### SOURCE INFORMATION
[Start of section]

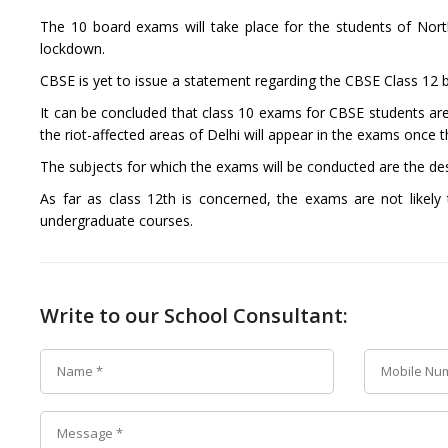
The 10 board exams will take place for the students of Nor
lockdown.
CBSE is yet to issue a statement regarding the CBSE Class 12
It can be concluded that class 10 exams for CBSE students are 
the riot-affected areas of Delhi will appear in the exams once t
The subjects for which the exams will be conducted are the de
As far as class 12th is concerned, the exams are not likely
undergraduate courses.
Write to our School Consultant:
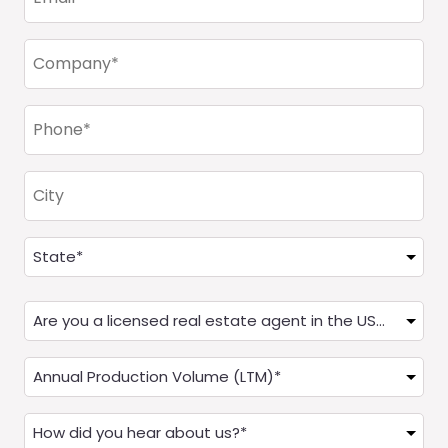
(Required)
Company
(Required)
Phone
(Required)
City
Address
(Required)
State
Are
you
a
Annual
Real
Production
Estate
(LTM)
How
Agent?
(Required)
did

[End of section]

### WHAT NEEDS TO BE DONE
Provide the count of lines in the entries above that hold the word "students", and leave out everything else.

### EXPECTED ANSWER
2